About this task: Leave the pictures out and reproduce all the entries word for word.
Supplied material START
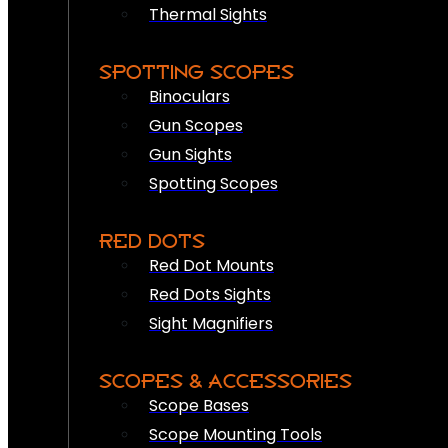
Thermal Sights
SPOTTING SCOPES
Binoculars
Gun Scopes
Gun Sights
Spotting Scopes
RED DOTS
Red Dot Mounts
Red Dots Sights
Sight Magnifiers
SCOPES & ACCESSORIES
Scope Bases
Scope Mounting Tools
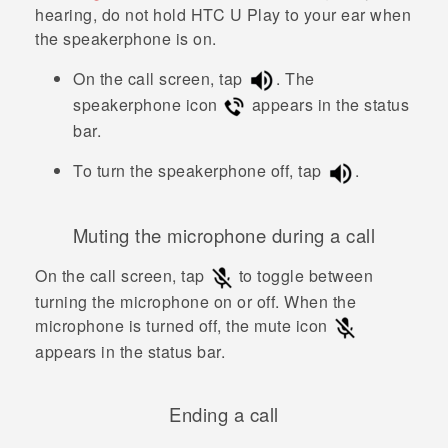
hearing, do not hold
HTC U Play
to your ear when
the speakerphone is on.
On the call screen, tap
.
The
speakerphone icon
appears in the status
bar.
To turn the speakerphone off, tap
.
Muting the microphone during a call
On the call screen, tap
to toggle between
turning the microphone on or off.
When the
microphone is turned off, the mute icon
appears in the status bar.
Ending a call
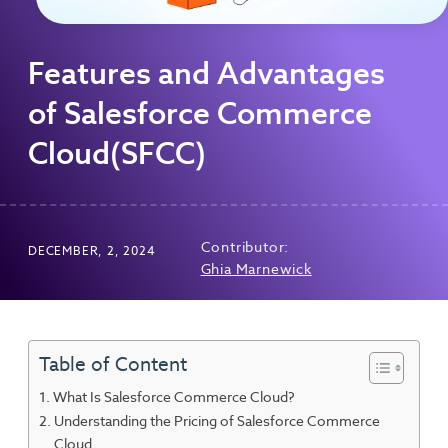
Features and Advantages
of Salesforce Commerce
Cloud(SFCC)
Contributor:
DECEMBER, 2, 2024
Ghia Marnewick
Table of Content
What Is Salesforce Commerce Cloud?
Understanding the Pricing of Salesforce Commerce
Cloud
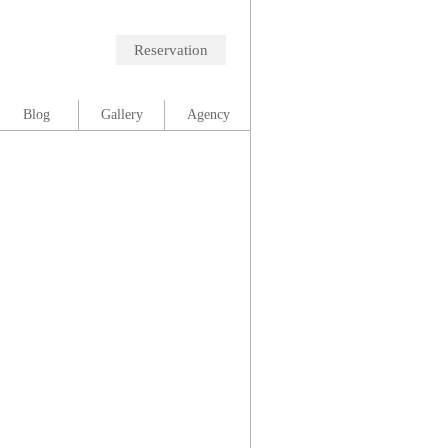
Reservation
Blog
Gallery
Agency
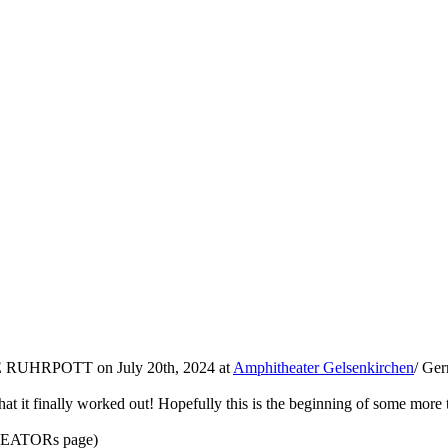
E RUHRPOTT on July 20th, 2024 at
Amphitheater Gelsenkirchen
/ Ger
at it finally worked out! Hopefully this is the beginning of some more to
 KREATORs page)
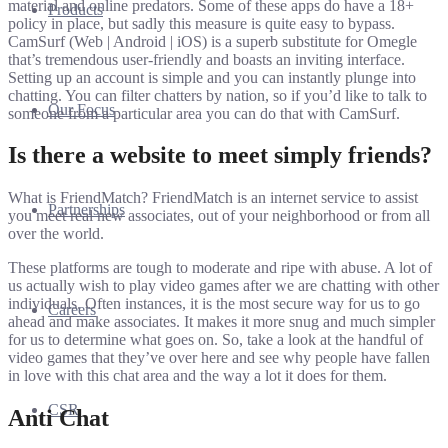
material and online predators. Some of these apps do have a 18+
Products
policy in place, but sadly this measure is quite easy to bypass.
CamSurf (Web | Android | iOS) is a superb substitute for Omegle
that’s tremendous user-friendly and boasts an inviting interface.
Setting up an account is simple and you can instantly plunge into
chatting. You can filter chatters by nation, so if you’d like to talk to
Our Focus
someone from a particular area you can do that with CamSurf.
Is there a website to meet simply friends?
What is FriendMatch? FriendMatch is an internet service to assist
Partnerships
you meet real new associates, out of your neighborhood or from all
over the world.
These platforms are tough to moderate and ripe with abuse. A lot of
us actually wish to play video games after we are chatting with other
individuals. Often instances, it is the most secure way for us to go
Careers
ahead and make associates. It makes it more snug and much simpler
for us to determine what goes on. So, take a look at the handful of
video games that they’ve over here and see why people have fallen
in love with this chat area and the way a lot it does for them.
CSR
Anti Chat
Supplied material END
Response to this exercise:
Thermal Sights
SPOTTING SCOPES
Binoculars
Gun Scopes
Gun Sights
Spotting Scopes
RED DOTS
Red Dot Mounts
Red Dots Sights
Sight Magnifiers
SCOPES & ACCESSORIES
Scope Bases
Scope Mounting Tools
hearing, do not hold
HTC U Play
to your ear when
the speakerphone is on.
On the call screen, tap
.
The
speakerphone icon
appears in the status
bar.
To turn the speakerphone off, tap
.
Muting the microphone during a call
On the call screen, tap
to toggle between
turning the microphone on or off.
When the
microphone is turned off, the mute icon
appears in the status bar.
Ending a call
Features and Advantages
of Salesforce Commerce
Cloud(SFCC)
Contributor:
DECEMBER, 2, 2024
Ghia Marnewick
Table of Content
What Is Salesforce Commerce Cloud?
Understanding the Pricing of Salesforce Commerce
Cloud
Reservation
Blog
Gallery
Agency
E RUHRPOTT on July 20th, 2024 at
Amphitheater Gelsenkirchen
/ Ger
at it finally worked out! Hopefully this is the beginning of some more to
 KREATORs page)
material and online predators. Some of these apps do have a 18+
Products
policy in place, but sadly this measure is quite easy to bypass.
CamSurf (Web | Android | iOS) is a superb substitute for Omegle
that’s tremendous user-friendly and boasts an inviting interface.
Setting up an account is simple and you can instantly plunge into
chatting. You can filter chatters by nation, so if you’d like to talk to
Our Focus
someone from a particular area you can do that with CamSurf.
Is there a website to meet simply friends?
What is FriendMatch? FriendMatch is an internet service to assist
Partnerships
you meet real new associates, out of your neighborhood or from all
over the world.
These platforms are tough to moderate and ripe with abuse. A lot of
us actually wish to play video games after we are chatting with other
individuals. Often instances, it is the most secure way for us to go
Careers
ahead and make associates. It makes it more snug and much simpler
for us to determine what goes on. So, take a look at the handful of
video games that they’ve over here and see why people have fallen
in love with this chat area and the way a lot it does for them.
CSR
Anti Chat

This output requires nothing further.